Throughout my two years as an occupational therapy student, I have learned the importance of creating an inclusive classroom and allowing individuals of all abilities to have a chance to participate in any activity they enjoy. As occupational therapists, we understand the importance that activities have on an individual’s wellbeing and mental health – each and every one of us fills our days with activities, ranging from things that we need, want or have to do. Participating in fun activities, such as sports teams or joining a dance class, is one of the fundamental ways younger children begin to learn what they enjoy and develop a sense of belonging with like-minded peers.
During my placement with The Dance Ability Movement, I had the chance to work on a special project that allowed me to understand all the supports and strategies that are currently being used at the Dance Ability Movement studios. These strategies, collected from OT documentation with new dancers, help to support and enhance each dancer’s participation and allow them to develop and understand what it means to belong, while participating in an activity they enjoy.
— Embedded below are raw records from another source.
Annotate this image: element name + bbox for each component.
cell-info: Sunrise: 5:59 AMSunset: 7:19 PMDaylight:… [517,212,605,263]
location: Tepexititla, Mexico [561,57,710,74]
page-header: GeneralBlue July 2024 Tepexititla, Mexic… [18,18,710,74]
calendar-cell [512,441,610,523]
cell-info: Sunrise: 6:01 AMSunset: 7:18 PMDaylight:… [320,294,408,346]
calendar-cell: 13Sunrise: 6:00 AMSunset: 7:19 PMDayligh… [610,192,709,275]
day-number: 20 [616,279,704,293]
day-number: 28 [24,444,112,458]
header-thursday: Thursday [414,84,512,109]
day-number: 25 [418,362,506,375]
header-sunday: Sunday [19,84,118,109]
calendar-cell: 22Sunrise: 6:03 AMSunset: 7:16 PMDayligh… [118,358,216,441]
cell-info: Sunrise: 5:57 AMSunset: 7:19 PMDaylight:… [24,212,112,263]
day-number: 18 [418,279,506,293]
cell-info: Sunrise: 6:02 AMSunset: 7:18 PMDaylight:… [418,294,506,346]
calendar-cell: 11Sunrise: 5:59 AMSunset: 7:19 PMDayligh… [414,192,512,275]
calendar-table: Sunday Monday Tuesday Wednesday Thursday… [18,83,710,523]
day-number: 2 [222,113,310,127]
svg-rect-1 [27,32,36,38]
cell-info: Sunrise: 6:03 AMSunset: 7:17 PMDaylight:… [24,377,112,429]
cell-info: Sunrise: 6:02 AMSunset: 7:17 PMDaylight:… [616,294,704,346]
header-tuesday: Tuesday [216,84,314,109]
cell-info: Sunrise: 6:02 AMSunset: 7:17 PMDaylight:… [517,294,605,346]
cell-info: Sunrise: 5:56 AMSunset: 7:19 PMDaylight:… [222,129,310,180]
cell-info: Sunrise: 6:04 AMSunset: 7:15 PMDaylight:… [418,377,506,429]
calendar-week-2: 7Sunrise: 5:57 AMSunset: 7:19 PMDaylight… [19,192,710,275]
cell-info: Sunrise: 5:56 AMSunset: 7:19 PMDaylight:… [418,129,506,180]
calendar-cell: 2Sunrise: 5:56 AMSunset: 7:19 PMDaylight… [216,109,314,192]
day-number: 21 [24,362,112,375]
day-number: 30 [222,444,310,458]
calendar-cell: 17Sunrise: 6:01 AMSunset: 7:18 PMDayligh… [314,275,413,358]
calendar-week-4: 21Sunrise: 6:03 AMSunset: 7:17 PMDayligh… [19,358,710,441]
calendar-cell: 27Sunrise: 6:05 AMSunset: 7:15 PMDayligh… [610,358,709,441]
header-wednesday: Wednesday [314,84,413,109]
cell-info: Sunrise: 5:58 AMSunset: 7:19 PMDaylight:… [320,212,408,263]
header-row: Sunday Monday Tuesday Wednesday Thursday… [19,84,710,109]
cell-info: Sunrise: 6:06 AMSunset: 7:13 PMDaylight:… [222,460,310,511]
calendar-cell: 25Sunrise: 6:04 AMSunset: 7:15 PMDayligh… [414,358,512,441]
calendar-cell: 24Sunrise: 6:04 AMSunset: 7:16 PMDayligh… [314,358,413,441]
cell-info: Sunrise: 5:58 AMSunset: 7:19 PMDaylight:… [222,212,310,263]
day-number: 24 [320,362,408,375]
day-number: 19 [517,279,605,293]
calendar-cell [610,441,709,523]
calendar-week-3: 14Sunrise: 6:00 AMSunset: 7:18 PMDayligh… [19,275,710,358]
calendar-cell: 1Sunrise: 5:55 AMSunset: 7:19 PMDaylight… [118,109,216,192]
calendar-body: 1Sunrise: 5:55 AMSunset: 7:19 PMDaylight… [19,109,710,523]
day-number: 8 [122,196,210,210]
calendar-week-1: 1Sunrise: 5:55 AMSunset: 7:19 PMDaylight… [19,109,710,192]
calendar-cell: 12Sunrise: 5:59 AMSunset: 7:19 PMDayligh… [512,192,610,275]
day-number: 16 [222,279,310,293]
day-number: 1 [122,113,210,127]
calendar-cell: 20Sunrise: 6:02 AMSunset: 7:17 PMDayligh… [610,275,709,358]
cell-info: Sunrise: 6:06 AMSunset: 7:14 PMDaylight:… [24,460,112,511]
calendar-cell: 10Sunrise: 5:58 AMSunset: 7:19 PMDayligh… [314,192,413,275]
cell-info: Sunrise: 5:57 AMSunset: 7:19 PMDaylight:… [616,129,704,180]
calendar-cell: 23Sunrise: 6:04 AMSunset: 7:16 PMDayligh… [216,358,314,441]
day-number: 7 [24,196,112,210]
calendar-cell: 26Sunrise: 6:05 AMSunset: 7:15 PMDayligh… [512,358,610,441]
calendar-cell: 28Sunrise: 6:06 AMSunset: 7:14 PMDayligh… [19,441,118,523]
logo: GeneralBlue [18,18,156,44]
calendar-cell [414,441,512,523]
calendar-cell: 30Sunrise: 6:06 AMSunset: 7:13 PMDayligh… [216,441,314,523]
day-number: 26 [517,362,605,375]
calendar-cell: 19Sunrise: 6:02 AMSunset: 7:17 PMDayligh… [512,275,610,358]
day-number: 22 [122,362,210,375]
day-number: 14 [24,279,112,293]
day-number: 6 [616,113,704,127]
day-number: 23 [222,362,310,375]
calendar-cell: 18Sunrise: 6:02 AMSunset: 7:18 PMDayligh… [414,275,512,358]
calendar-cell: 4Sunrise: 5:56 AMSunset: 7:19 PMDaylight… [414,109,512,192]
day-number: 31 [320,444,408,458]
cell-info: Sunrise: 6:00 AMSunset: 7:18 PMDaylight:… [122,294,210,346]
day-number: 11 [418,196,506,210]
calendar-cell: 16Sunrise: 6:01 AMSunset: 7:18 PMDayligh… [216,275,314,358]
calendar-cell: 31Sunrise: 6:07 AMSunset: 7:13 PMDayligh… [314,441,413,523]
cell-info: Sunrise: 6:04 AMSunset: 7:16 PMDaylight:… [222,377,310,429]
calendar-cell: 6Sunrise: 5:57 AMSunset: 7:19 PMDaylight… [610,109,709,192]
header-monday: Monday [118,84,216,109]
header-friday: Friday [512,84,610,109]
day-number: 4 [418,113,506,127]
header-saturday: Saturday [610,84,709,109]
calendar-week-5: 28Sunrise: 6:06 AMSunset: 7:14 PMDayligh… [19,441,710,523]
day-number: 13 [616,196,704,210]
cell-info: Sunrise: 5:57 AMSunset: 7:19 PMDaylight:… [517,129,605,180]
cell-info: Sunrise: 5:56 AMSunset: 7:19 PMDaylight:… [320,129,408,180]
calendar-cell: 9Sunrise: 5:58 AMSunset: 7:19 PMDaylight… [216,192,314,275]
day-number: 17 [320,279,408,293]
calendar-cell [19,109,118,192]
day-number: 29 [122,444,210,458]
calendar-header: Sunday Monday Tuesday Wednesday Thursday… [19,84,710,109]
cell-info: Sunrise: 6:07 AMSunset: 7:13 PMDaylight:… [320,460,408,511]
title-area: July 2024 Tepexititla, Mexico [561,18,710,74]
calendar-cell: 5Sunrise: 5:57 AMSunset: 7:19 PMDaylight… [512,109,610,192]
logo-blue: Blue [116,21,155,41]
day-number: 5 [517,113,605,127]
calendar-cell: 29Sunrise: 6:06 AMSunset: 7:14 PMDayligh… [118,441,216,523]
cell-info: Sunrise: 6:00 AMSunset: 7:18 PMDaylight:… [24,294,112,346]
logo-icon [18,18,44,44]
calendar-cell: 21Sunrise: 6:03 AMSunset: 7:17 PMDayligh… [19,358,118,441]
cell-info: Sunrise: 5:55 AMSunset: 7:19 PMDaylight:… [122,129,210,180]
While reading through the strategies provided by Mallory and Jade, I began to realize that many of the supports in place for individual dancers were things that, if used with the whole class, may actually support every dancers’ participation. Therefore, we decided that I would create a strategy handbook that categorized the supports being used at Dance Ability Movement into three tiers – universal, targeted, and individual; a concept developed by CanChild in their Partnering for Change Model (P4C).
The basic premise behind the tiers is that if one individual in a classroom or learning setting, such as a dance class, benefits from a strategy or support, why not use that strategy with the whole class as you never know who may actually benefit from the additional support. When talking with Mallory, Jade and Clara, they provided me with an example of this concept being used in a school setting, where an elementary school teacher had a student in his class and during a math lesson the little boy had difficulty understanding what the teacher was trying to teach. The teacher challenged himself to create a way to explain the math to the boy in a different way to help him understand. Another student had also not understood the teacher’s first explanation, and when the teacher finished his explanation to the first student, the other student exclaimed, “Oh, now I understand it, this is so much easier.”
Everyone learns things in different ways and different formats, and if one individual requires a different strategy or explanation to support their participation, there is a large chance than another individual in that same class also would benefit from that same strategy.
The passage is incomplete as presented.